Using the data below, gather each line that includes the word "материалов".

Raw data Start Marker

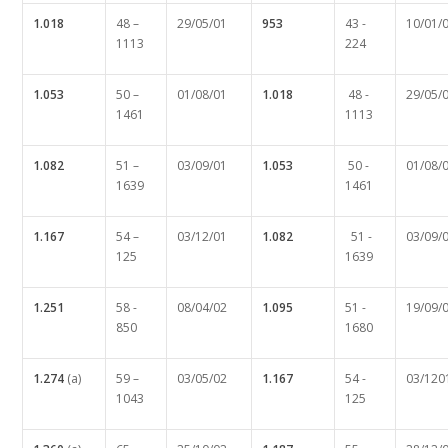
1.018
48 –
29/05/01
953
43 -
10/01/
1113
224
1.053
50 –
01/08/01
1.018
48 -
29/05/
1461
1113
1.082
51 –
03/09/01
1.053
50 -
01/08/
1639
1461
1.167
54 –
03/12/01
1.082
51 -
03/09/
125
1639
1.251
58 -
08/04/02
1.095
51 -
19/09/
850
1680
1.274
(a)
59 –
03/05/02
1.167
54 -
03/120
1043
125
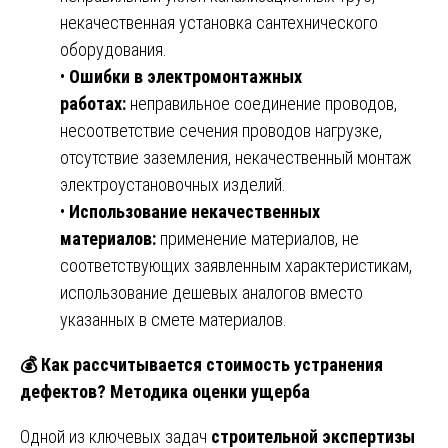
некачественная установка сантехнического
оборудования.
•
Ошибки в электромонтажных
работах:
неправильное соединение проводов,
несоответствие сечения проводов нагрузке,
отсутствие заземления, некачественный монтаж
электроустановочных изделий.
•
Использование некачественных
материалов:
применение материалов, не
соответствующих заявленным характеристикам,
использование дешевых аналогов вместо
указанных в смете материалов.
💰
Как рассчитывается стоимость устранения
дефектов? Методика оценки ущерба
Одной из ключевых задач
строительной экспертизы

Raw data End Marker

» Answer section
материалов:
применение материалов, не
указанных в смете материалов.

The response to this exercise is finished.